USDA estimates 2017/18 Bangladesh rice production at 33.0 million metric tons (milled basis), down 1 percent from last month, and down 5 percent from last year. Yield is estimated at 4.38 metric tons per hectare, down slightly from last year. Harvested area is estimated at 11.3 million hectares, down nearly 2 percent from last month and down 4 percent from last year. The area decrease is attributed to monsoonal rains since June that caused flooding across the major rice areas of Dhaka and Rajshahi. The excessive rains impacted the Aus and Aman crops, which account for roughly 50 percent of the total rice crop. In 2015 excessive rains occurred as well, but earlier in August and in different areas of the country.
Heavy rains have persisted since May and cumulative rainfall is 78 percent higher than the longterm average for the country. The Bangladesh Department of Disaster reported that 600,000 hectares have been flooded in over 32 districts. They have also reported that several areas have been impacted by landslides in the major rice areas. Although the government has provided financial incentives to replant, farmers say it’s too late to plant rice this season. The monsoon is beginning to retreat and is forecast to end in mid-October. Daily rainfall is beginning to return to the long-term normal. Rice is grown throughout the year. The growing seasons are comprised of the Boro which is the largest crop that accounts for about 50 percent of production, followed by the Aus and Aman crop.
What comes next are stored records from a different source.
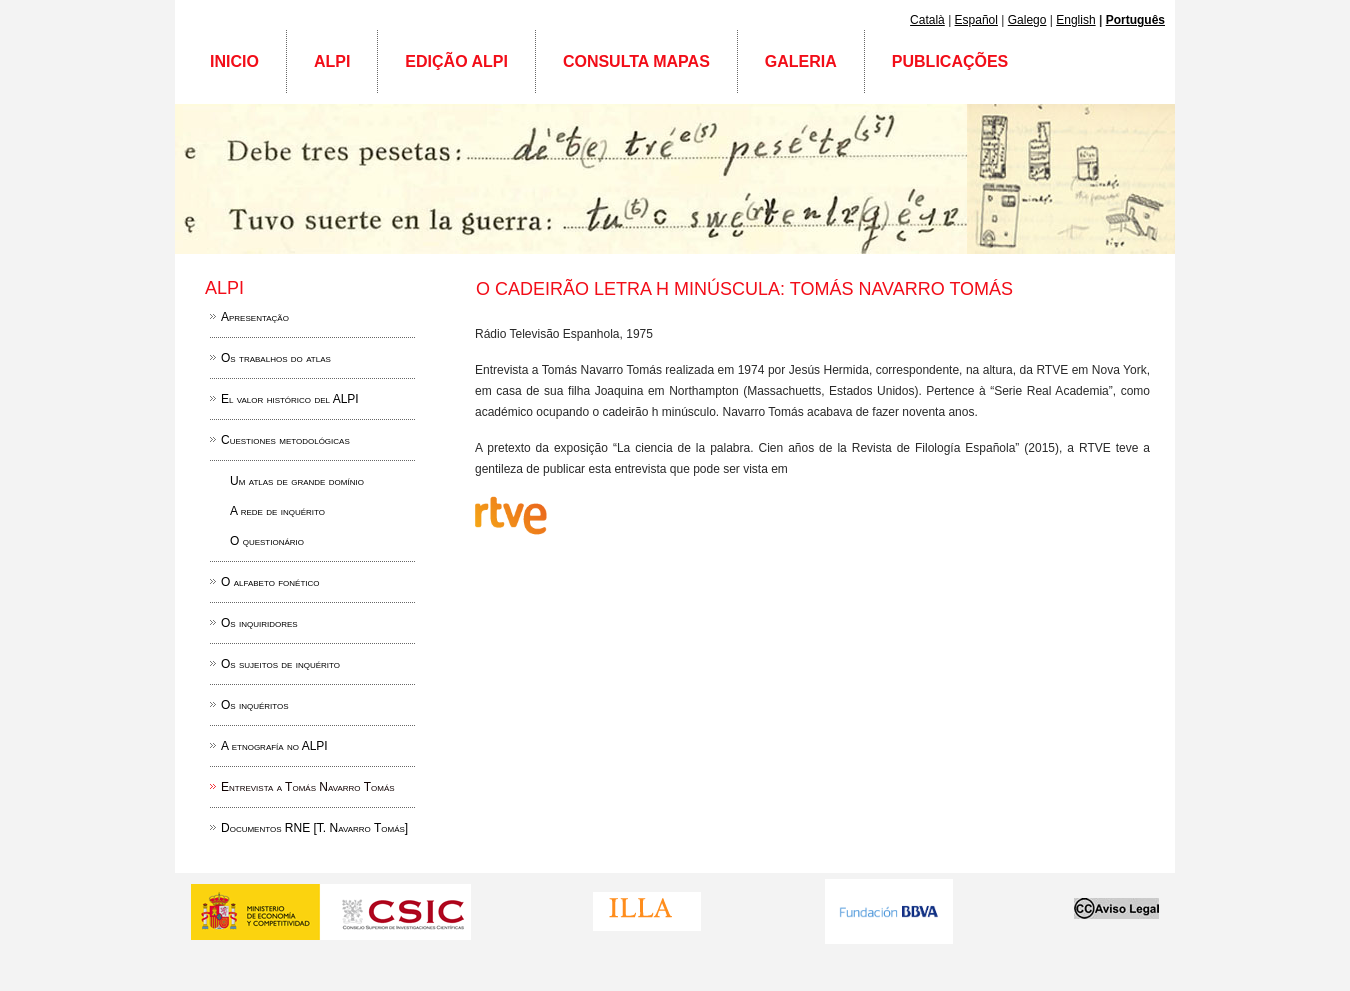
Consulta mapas (636, 61)
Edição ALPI (456, 61)
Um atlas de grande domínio (297, 481)
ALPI (332, 61)
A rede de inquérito (277, 511)
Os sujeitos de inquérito (280, 664)
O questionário (267, 541)
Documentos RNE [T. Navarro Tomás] (314, 828)
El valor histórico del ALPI (290, 399)
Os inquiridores (259, 623)
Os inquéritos (255, 705)
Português (1135, 20)
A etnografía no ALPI (274, 746)
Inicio (234, 61)
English (1075, 20)
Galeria (801, 61)
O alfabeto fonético (270, 582)
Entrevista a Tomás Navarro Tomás (308, 787)
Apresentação (255, 317)
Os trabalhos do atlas (276, 358)
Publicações (950, 61)
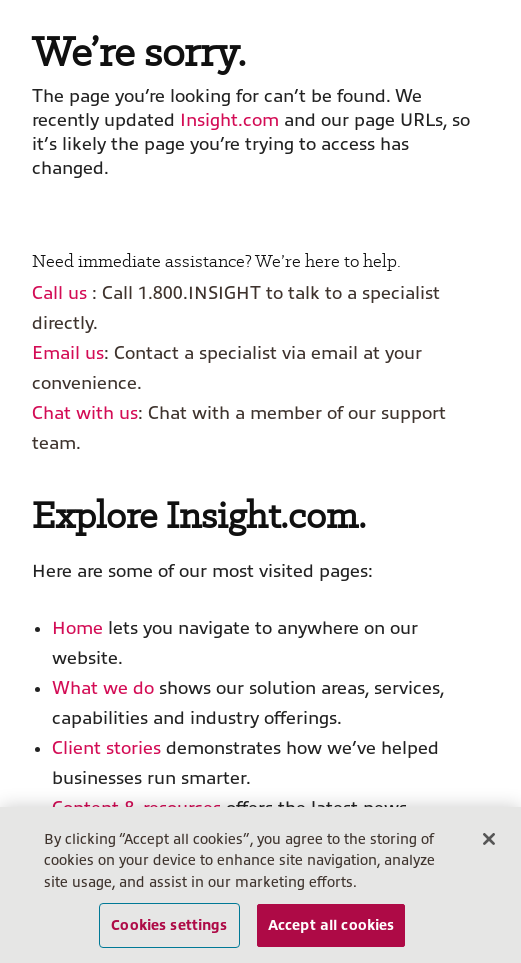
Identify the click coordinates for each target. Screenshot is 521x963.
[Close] (489, 839)
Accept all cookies (331, 925)
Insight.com (229, 120)
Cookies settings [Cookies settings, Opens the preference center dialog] (169, 925)
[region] (260, 885)
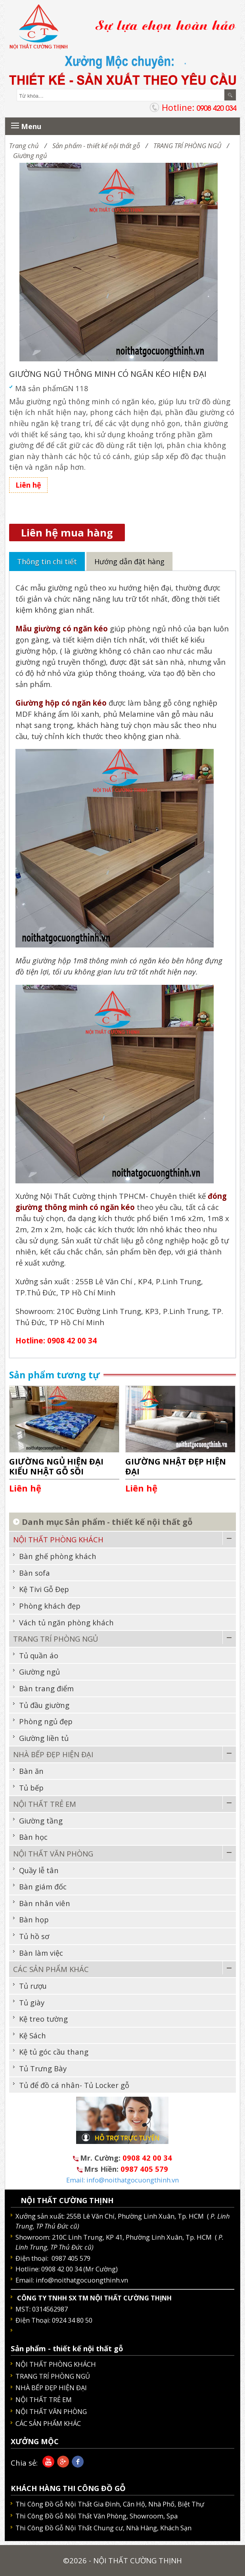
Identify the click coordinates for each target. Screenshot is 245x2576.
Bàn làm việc (41, 1953)
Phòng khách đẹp (49, 1606)
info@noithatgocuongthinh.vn (82, 2280)
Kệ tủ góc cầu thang (53, 2052)
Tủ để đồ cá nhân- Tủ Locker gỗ (74, 2085)
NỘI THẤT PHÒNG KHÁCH (58, 1539)
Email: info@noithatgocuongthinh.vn (122, 2179)
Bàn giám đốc (43, 1886)
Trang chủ (24, 145)
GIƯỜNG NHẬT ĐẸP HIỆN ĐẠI (175, 1466)
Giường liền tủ (44, 1738)
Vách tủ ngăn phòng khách (66, 1622)
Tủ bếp (31, 1788)
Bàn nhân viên (44, 1903)
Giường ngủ (30, 155)
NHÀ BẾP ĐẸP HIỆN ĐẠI (53, 1754)
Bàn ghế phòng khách (57, 1556)
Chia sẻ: (24, 2463)
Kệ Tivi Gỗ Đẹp (44, 1589)
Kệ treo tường (43, 2019)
USDA estimates China’s 2017/18 corn production at 215.0 million metric tons (mmt), unchanged from last month, down 4.55 mmt or 2 percent from last year. Projected area of 35 million hectares is unchanged from last month but down 5 percent from last year. Area has shown a downward trend in recent years, particularly in the Northeast, as reductions in government support for corn has increased profitability for alternative crops such as soybeans. Yield is forecast at a record 6.14 tons per hectare, unchanged from last month, and up 3 percent from last year. Despite unseasonably warm and localized dry weather during April through June, satellite data indicated favorable soil moisture conditions across the major corn-producing provinces in northeast China and the North China Plain. Abnormally dry conditions may have slowed planting and early crop development in some regions including Henan (9 percent of total corn production), Liaoning (7 percent), Hebei (8 percent), Inner Mongolia (9 percent), as well as parts of Jilin (13 percent), and Shandong (10 percent). Timely rainfall, however, during reproduction improved conditions and re-enforced record yield estimates. In September, analysts from the USDA Foreign Agricultural Service conducted crop assessment travel in Liaoning, Shandong, and Anhui provinces when the crop was at physiological maturity and ready to be harvested. The crop conditions were favorable across the region with aboveaverage yield expectations. Farmers indicated that harvest is expected to be completed by midOctober in time for wheat planting. Last year’s poor corn prices resulted in a significant area shift from corn to soybean across the major corn regions.